Investing in the stockmarket can be a great way to grow your wealth - as long as you don't end up handing your gains over in fees.

When you start investing money it's easy to get caught up in the hunt to find the best performing assets, but cutting the cost of investing can also help improve your returns.

One of the easiest ways to reduce your costs is to trade online. Human contact only increases your expenses and could leave you in the hands of a smoothie with a script, and a mission to fatten their own bank balance rather than yours.

Also avoid trading directly with a fund provider – strange as it sounds, it costs you more than using a third party, as you won't benefit from any initial reductions on charges.

Depending on whether you want to buy and sell shares or funds you can choose between a fund supermarket or an online discount broker.

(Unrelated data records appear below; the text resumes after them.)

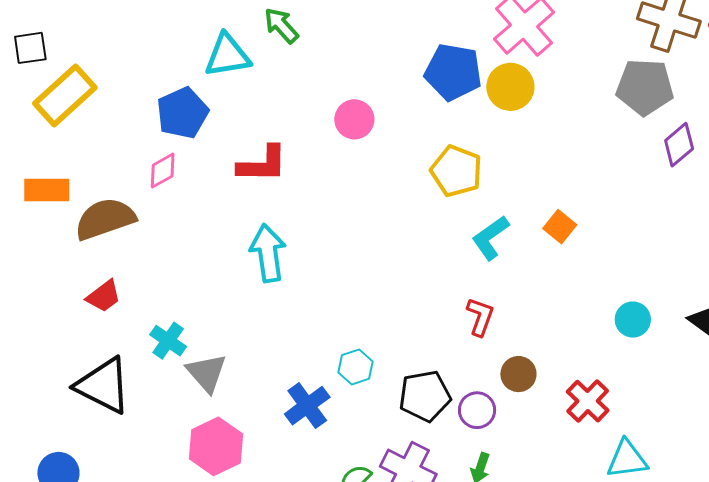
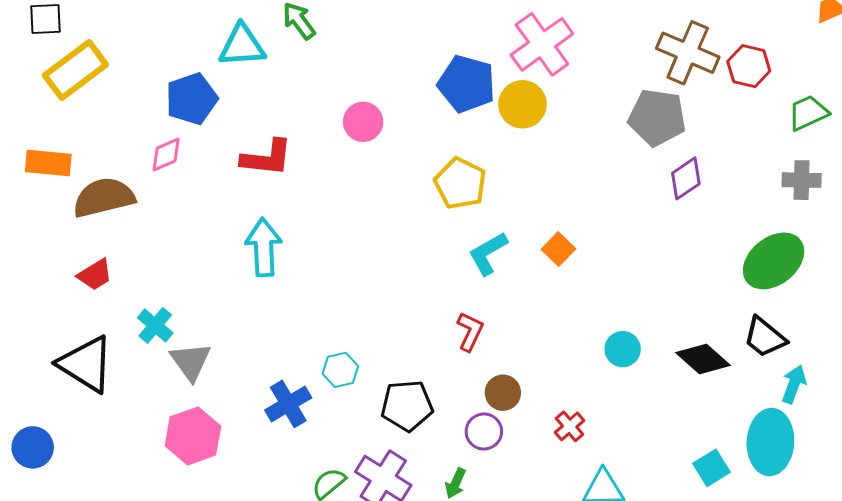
red cross: (588, 401) -> (570, 426), size x0.7
purple circle: (477, 410) -> (484, 432), moved

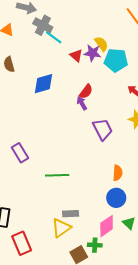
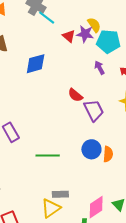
red semicircle: (86, 92) -> (75, 95), moved, turned 91
purple arrow: (82, 103) -> (99, 68), moved
blue circle: (116, 198) -> (91, 149), moved

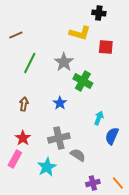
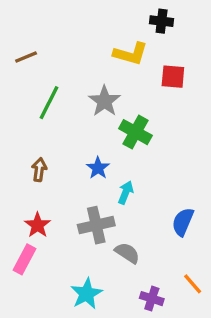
cyan arrow: (99, 118) -> (126, 192), moved
cyan star: (47, 167) -> (86, 294), moved
purple cross: (93, 183) -> (152, 299), turned 32
orange line: (118, 183) -> (193, 284), moved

Much like a traditional supermarket, a fund supermarket buys in bulk and passes on the savings to its customers. So you can make savings on your initial investment charge and annual management fees.

It's also possible to buy and sell shares for about £10 a share with online brokers, while some traditional stockbrokers still charge over £50 per trade.

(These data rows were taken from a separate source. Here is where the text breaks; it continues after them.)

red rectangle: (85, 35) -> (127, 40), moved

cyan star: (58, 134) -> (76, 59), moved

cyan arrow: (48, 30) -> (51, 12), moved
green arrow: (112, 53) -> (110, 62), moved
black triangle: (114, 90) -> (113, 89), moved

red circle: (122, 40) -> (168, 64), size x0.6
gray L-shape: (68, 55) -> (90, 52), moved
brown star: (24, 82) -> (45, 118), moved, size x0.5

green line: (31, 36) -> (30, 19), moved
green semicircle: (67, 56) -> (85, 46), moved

If you're happy to make your own decisions, also go for an ‘execution-only' broker as they just buy and sell shares as per your instructions so there's no adviser wages to pay.

The type of investment product you choose also reduce costs. Tracker funds are a great low-cost choice. The idea is to replicate a particular index, such as the FTSE 100, instead of trying to beat it. This means you don't have to pay the salary of a fund manager to actively manage the portfolio - it's all done by a nice cheap-to-run computer instead, so the costs are much lower. Typically, you will pay an annual management charge of 0.5%, rather than the average 1.5% for a fund run by a manager.

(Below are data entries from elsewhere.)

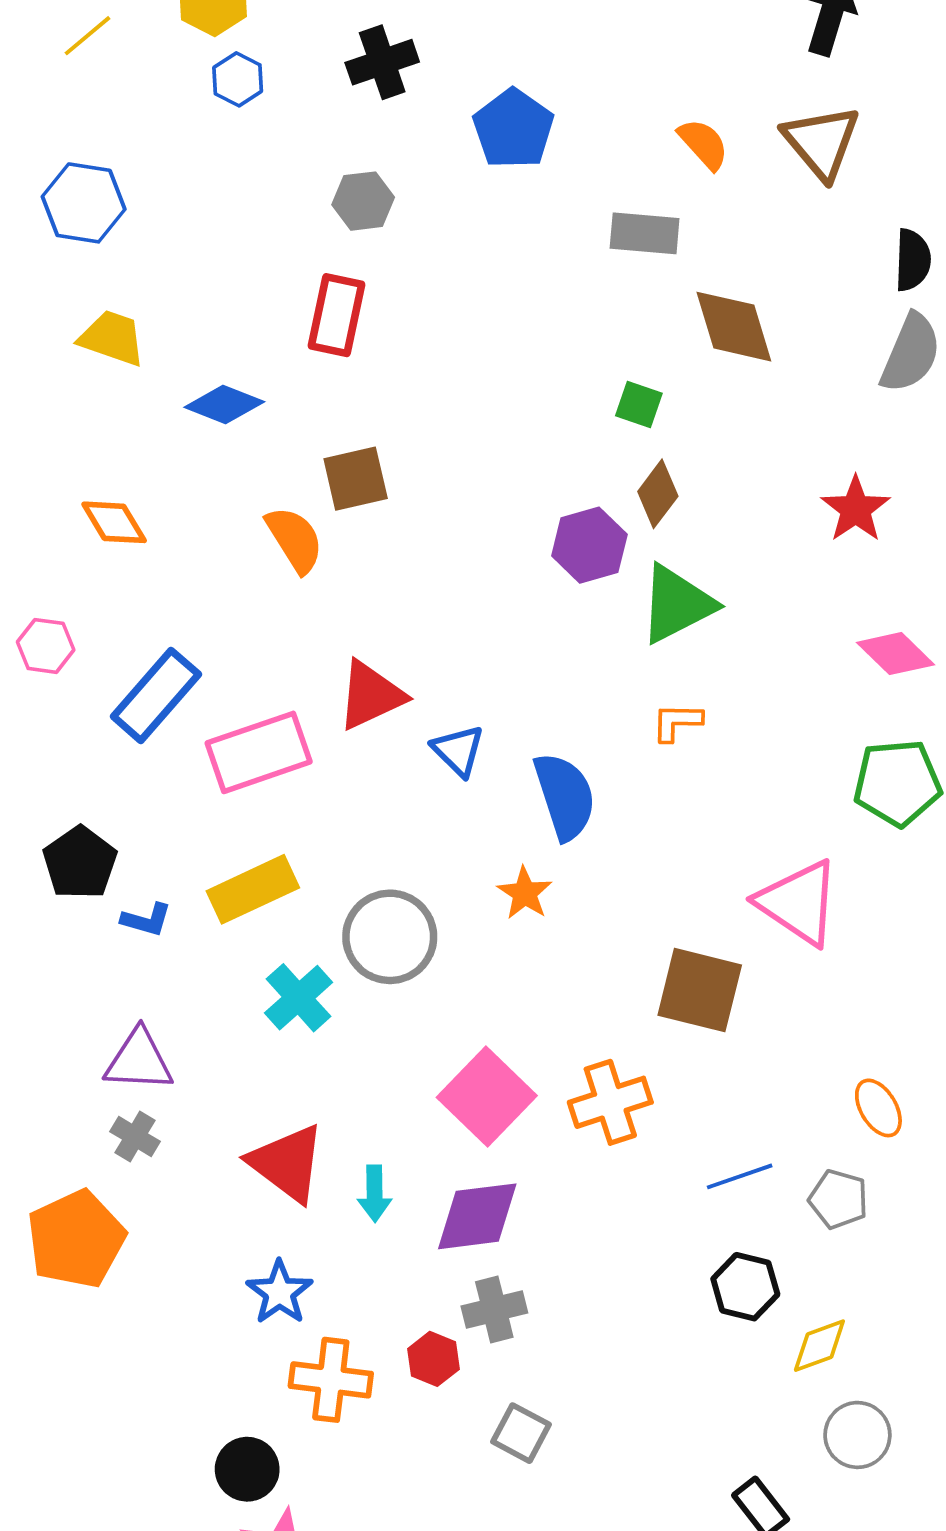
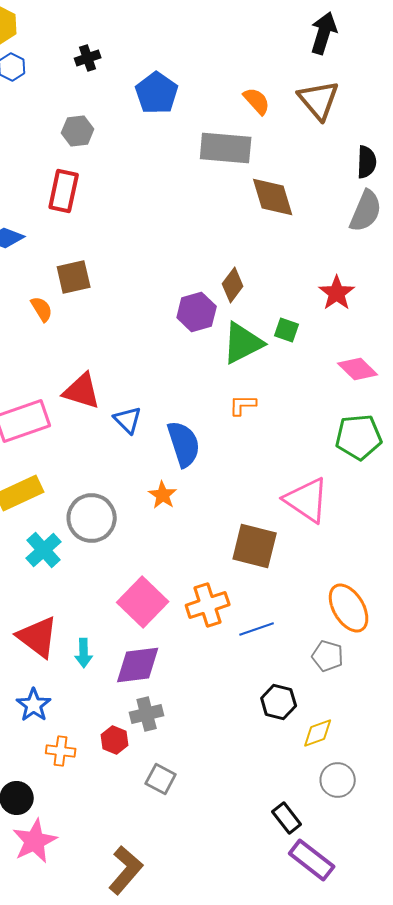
black cross: (382, 62) -> (88, 58), size x0.7
gray rectangle: (645, 233) -> (226, 148), size x1.4
green square: (639, 404) -> (287, 330), moved
orange semicircle: (295, 539) -> (42, 309), size x0.7
red triangle: (371, 695) -> (82, 391), turned 42
orange ellipse: (878, 1108) -> (349, 608), size x1.6
blue line: (740, 1176) -> (257, 629), moved
orange cross: (331, 1380) -> (61, 751), size x0.7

Another low-cost option is exchange-traded funds, known as ETFs. Like a tracker fund these aim to track the performance of a particular index, the difference is they are traded on an exchange like a share. This means you will have to pay stockbroking fees to invest in them but they will still work out cheaper than an actively managed fund.

Finally, don't forget to utilise your ISA allowance. Returns on investments held within an ISA are free from income and capital gains tax so while you won't save any money when you put your money in you'll make big savings in the long run.